Größte Open-Air-Party in Linden

Die Stadtverwaltung werde in dieser Woche Gespräche zum Antrag des Vereins führen, sagt Sprecherin Anja Menge am Montag. Nach Auskunft der Stadtverwaltung gibt es aber keine erhebliche Kostensteigerung durch behördliche Auflagen. Außerdem würden das Fährmannsfest und das Kinderfest die Sicherheitsauflagen vorbildlich erfüllen, sodass an der Durchführung bisher nichts geändert werden müsse. Eine endgültige Entscheidung gebe es aber noch nicht.

Das Fährmannsfest am Weddigenufer gilt als größte Open-Air- Party im Stadtteil Linden. Jeden Sommer zieht es mehr als zehntausend Besucher auf das Festival. Das kulturelle Angebot umfasst vorrangig Livemusik, doch auch andere Künstler, Vereine und Initiativen präsentieren sich. Am gegenüberliegenden Ufer, auf der Faust-Wiese, findet das Kinder- und Kulturfest statt. Dort feiern und spielen die Kleinen, dieses Jahr könnten sie aber zu kurz kommen.

2007 wurde der gemeinnützige Verein für das Kinderfest gegründet. Seither organisiert Fährmanns Kinderfest e.V. ein umfangreiches Angebot für die kleinen Gäste. Das kostenfreie Fest trage zum „kulturellen, inklusiven, interkulturellen und stadtteilfördernden Angebot des Rockfestivals bei“, sagt Fährmannsfest-Geschäftsführer Peter Holik. Umso wichtiger sei es, das Kinderfest am Leben zu erhalten.

Von Tamy Beyeler

Hohe Kosten und offene Fragen

Seit gut drei Jahrzehnten ist das Fährmannsfest eine feste Größe im sommerlichen Veranstaltungskalender. Allein im vergangenen Jahr kamen rund 18.000 Besucher. Keineswegs nur die, die Musik jenseits des Mainstreams mögen. Längst ist das einst als alternatives Rockfestival gestartete Fest zum Event für alle geworden, die Spaß am Feiern im Freien haben – Familien inklusive. Daran hat das Kinder- und Kulturfest entscheidenden Anteil.Dass dieses Festvergnügen an den Kosten für behördliche Regularien scheitern soll, ist nicht vertretbar. Allerdings muss wohl noch einmal genauer nachgerechnet werden. Wie hoch ist der Anteil der Sicherheitsauflagen an den Infrastrukturkosten tatsächlich? Während die Macher des Festes von einer deutlichen Steigerung sprechen, stellt die Stadt die Lage anders dar. Könnte es vielmehr sein, dass der Fest-Verein grundsätzlich Probleme hat, die organisatorischen Kosten – vom Toilettenwagen bis zum Stromaggregat – für die Großveranstaltung am Ihme-Ufer weiterhin finanziell zu stemmen? Und was bedeutet das für die Struktur des Festes?

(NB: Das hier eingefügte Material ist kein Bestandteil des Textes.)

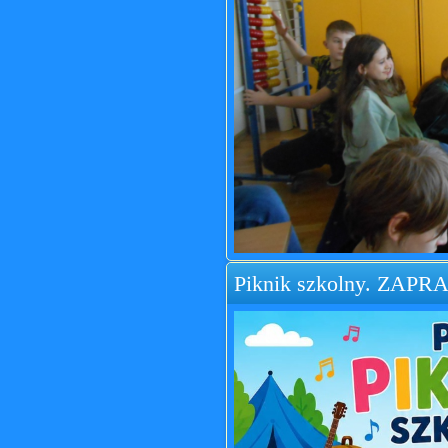
Piknik szkolny. ZAP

Die offenen Fragen müssen schnellstmöglich geklärt werden. Nur wenn verlässliche Zahlen auf dem Tisch liegen, können Stadt und Politik über mögliche Zuschüsse für das Kinder- und Kulturfest entscheiden. Vielleicht können auch Sponsoren helfen. Künftig Eintritt für die bisher kostenfreie Freiluftfete zu erheben wäre keine gute Lösung. Das Fest abzusagen erst recht nicht.